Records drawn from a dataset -
╭──
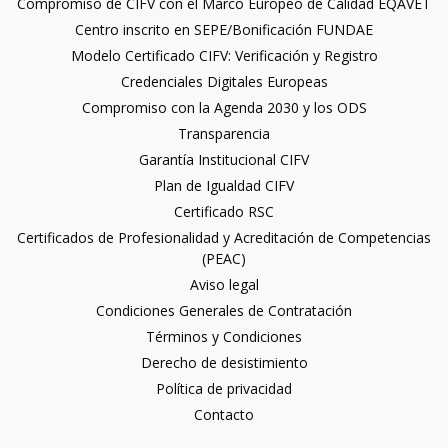
Compromiso de CIFV con el Marco Europeo de Calidad EQAVET
Centro inscrito en SEPE/Bonificación FUNDAE
Modelo Certificado CIFV: Verificación y Registro
Credenciales Digitales Europeas
Compromiso con la Agenda 2030 y los ODS
Transparencia
Garantía Institucional CIFV
Plan de Igualdad CIFV
Certificado RSC
Certificados de Profesionalidad y Acreditación de Competencias
(PEAC)
Aviso legal
Condiciones Generales de Contratación
Términos y Condiciones
Derecho de desistimiento
Política de privacidad
Contacto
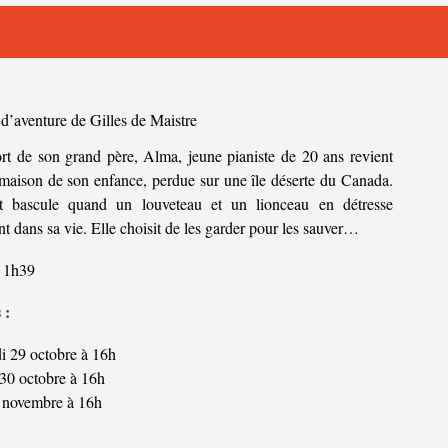
d’aventure de Gilles de Maistre
rt de son grand père, Alma, jeune pianiste de 20 ans revient
 maison de son enfance, perdue sur une île déserte du Canada.
t bascule quand un louveteau et un lionceau en détresse
nt dans sa vie. Elle choisit de les garder pour les sauver…
1h39
 :
i 29 octobre à 16h
30 octobre à 16h
 novembre à 16h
╰──
Work instructions - What should be set down is every line from the opening of the records through the line that contains "Derecho de desistimiento", exactly, with pictures left out.

Answer to this problem -
Compromiso de CIFV con el Marco Europeo de Calidad EQAVET
Centro inscrito en SEPE/Bonificación FUNDAE
Modelo Certificado CIFV: Verificación y Registro
Credenciales Digitales Europeas
Compromiso con la Agenda 2030 y los ODS
Transparencia
Garantía Institucional CIFV
Plan de Igualdad CIFV
Certificado RSC
Certificados de Profesionalidad y Acreditación de Competencias
(PEAC)
Aviso legal
Condiciones Generales de Contratación
Términos y Condiciones
Derecho de desistimiento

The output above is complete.